Integrity verification. Per-file SHA256 hashes enable verification of individual files without trusting or verifying unrelated content. Combined with OCI signing, this provides a complete integrity chain from source to consumption.

Cache efficiency. Content-addressed caching with automatic deduplication means identical files across different archives share cache storage. The cache key is the content hash, not the file path or archive identity.

OCI integration. The two-blob design fits naturally into OCI's model of content-addressed blobs referenced by manifests. Standard OCI tooling, registries, and signing workflows work without modification. See OCI Storage for details on how blob archives are stored in OCI registries.

What Blob Does Not Optimize For

Understanding what blob explicitly does not target helps clarify its design boundaries.

General-purpose archiving. Blob is not a replacement for tar, zip, or other general-purpose archive formats. It targets a specific use case: storing file collections in OCI registries for random access. Using blob for local backup or file distribution without OCI infrastructure would miss the point.

Embedded index. Some archive formats embed the index within the data blob, either at the beginning or end. Blob separates them because embedding complicates range request math and prevents caching the index independently from the data. The two-request minimum is an accepted cost.

Streaming writes. Creating a blob archive requires knowing all files upfront. The writer needs complete information to sort entries by path and compute their final offsets. Streaming writes where files arrive incrementally would require different trade-offs.

Non-OCI use cases. While technically possible to use blob archives outside OCI registries, the design assumes OCI semantics: content-addressed blobs, manifests binding blobs together, and registries supporting range requests.

Symbolic links. The current version does not support symbolic links. This simplifies the format and avoids complexity around link targets, cycles, and security considerations. Files only.

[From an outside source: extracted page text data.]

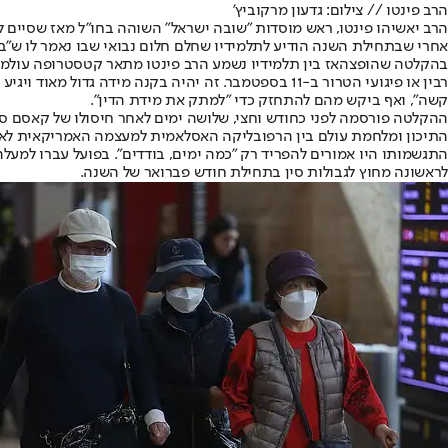
הרב פינטו // צילום: גדעון מרקוביץ'
הרב יאשיהו פינטו
, ראש מוסדות "שובה ישראל" השוהה בחו"ל מאז שסיים ל
אחרי שבתחילת השנה הודיע לתלמידיו שחלם חלום נבואי שבו נאמר לו ש"בע
בהקלטה שהופצה
אז בין תלמידיו נשמע הרב פינטו מתאר קטסטרופה עולמית
רבין או פיגועי הטרור ב-11 בספטמבר. זה יהיה בקנה מי
קשה", ואף ביקש מהם להתחזק כדי "למתק את מידת הדין".
ההקלטה פורסמה לפני כחודש וחצי, שלושה ימים לאחר חיסולו של קאסם סו
התיכון ומלחמת עולם בין הרפובליקה האסלאמית למעצמה האמריקאית לא נפ
לראשונה מחוץ לגבולות סין בתחילת חודש פברואר של השנה.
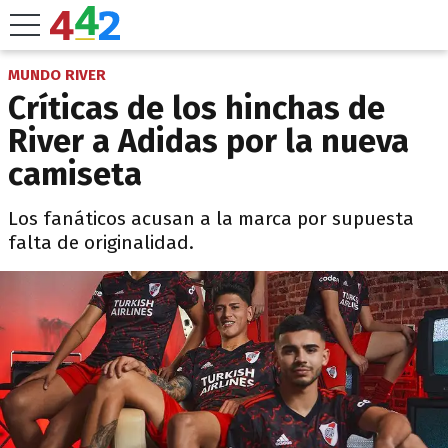
MUNDO RIVER
Críticas de los hinchas de
River a Adidas por la nueva
camiseta
Los fanáticos acusan a la marca por supuesta
falta de originalidad.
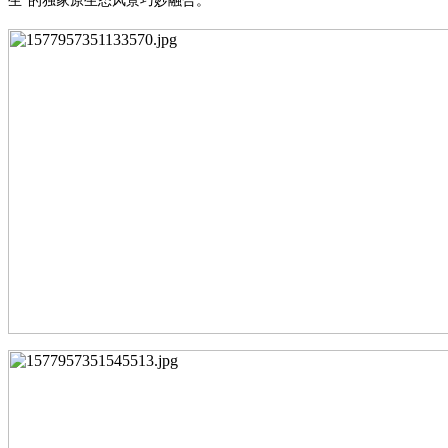
生”的独家原生态风景巧妙融合。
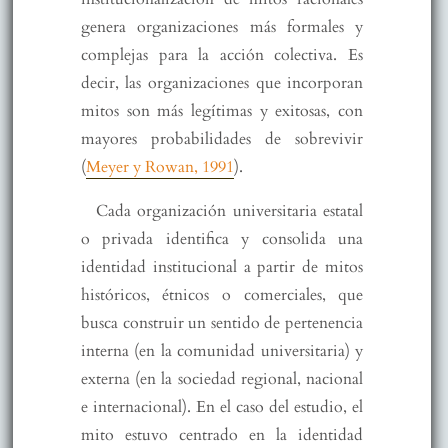
genera organizaciones más formales y
complejas para la acción colectiva. Es
decir, las organizaciones que incorporan
mitos son más legítimas y exitosas, con
mayores probabilidades de sobrevivir
(
Meyer y Rowan, 1991
).
Cada organización universitaria estatal
o privada identifica y consolida una
identidad institucional a partir de mitos
históricos, étnicos o comerciales, que
busca construir un sentido de pertenencia
interna (en la comunidad universitaria) y
externa (en la sociedad regional, nacional
e internacional). En el caso del estudio, el
mito estuvo centrado en la identidad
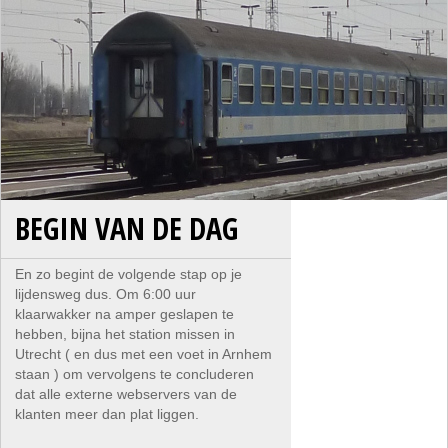
BEGIN VAN DE DAG
En zo begint de volgende stap op je
lijdensweg dus. Om 6:00 uur
klaarwakker na amper geslapen te
hebben, bijna het station missen in
Utrecht ( en dus met een voet in Arnhem
staan ) om vervolgens te concluderen
dat alle externe webservers van de
klanten meer dan plat liggen.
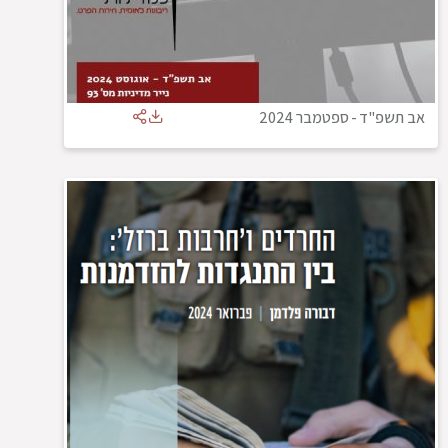
אב תשפ"ד
-
ספטמבר 2024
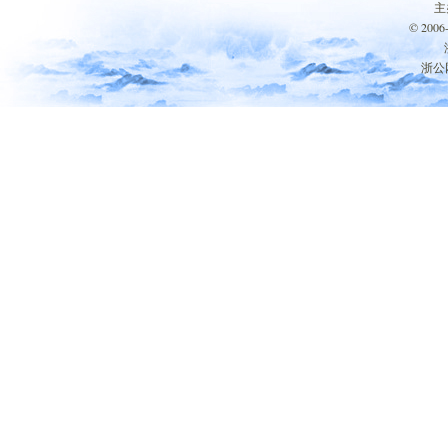
主
© 200
浙公网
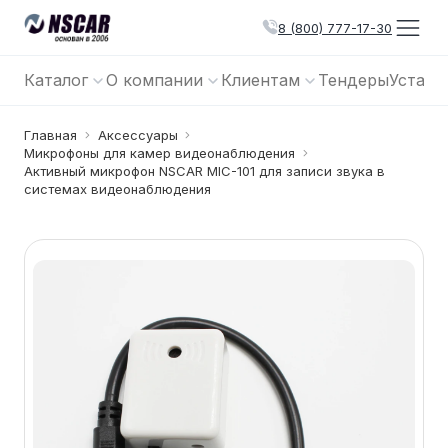
8 (800) 777-17-30
Каталог
О компании
Клиентам
Тендеры
Устано
Главная
Аксессуары
Микрофоны для камер видеонаблюдения
Активный микрофон NSCAR MIC-101 для записи звука в
системах видеонаблюдения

Within-archive deduplication. If the same file appears twice within a single archive under different paths, blob stores it twice. Deduplication happens at the cache layer across archives, not within a single archive. This keeps the format simple and predictable.

Comparison with Alternatives

Several other formats attempt to solve similar problems. Understanding why blob makes different trade-offs illuminates its design rationale.

TAR

TAR stores files sequentially with metadata interleaved. Finding a file requires streaming through the archive until encountering that file's header. For a file near the end of a large archive, this means reading nearly the entire archive. TAR was designed for tape drives where sequential access was the only option; it does not adapt well to random access via HTTP.

ZIP

ZIP includes a central directory at the end of the archive, enabling random access without full sequential reads. However, ZIP was designed before HTTP range requests were common, and its central directory structure was not optimized for this access pattern. ZIP also uses a different compression model and lacks the path-sorted storage that enables efficient directory fetches.

eStargz

eStargz (estargz) extends the stargz format with an index that enables lazy pulling of container layers. It targets container image layers specifically and optimizes for the container runtime use case. Blob targets a different use case: arbitrary file collections in OCI registries, accessed by applications rather than container runtimes.

SOCI

SOCI (Seekable OCI) provides lazy loading for container images through separate index artifacts. Like eStargz, it focuses on container image layers. SOCI uses a different architecture, storing indices as separate OCI artifacts rather than modifying the layer format.

Nydus

Nydus is a container image format designed for lazy pulling with additional features like chunk deduplication and encryption. It targets container images and integrates deeply with container runtimes. Blob has a narrower focus on file archives with simpler requirements.

Each of these formats makes different trade-offs for different use cases. Blob's trade-offs favor simplicity, OCI integration, and the specific access patterns of file archives accessed by applications rather than container runtimes.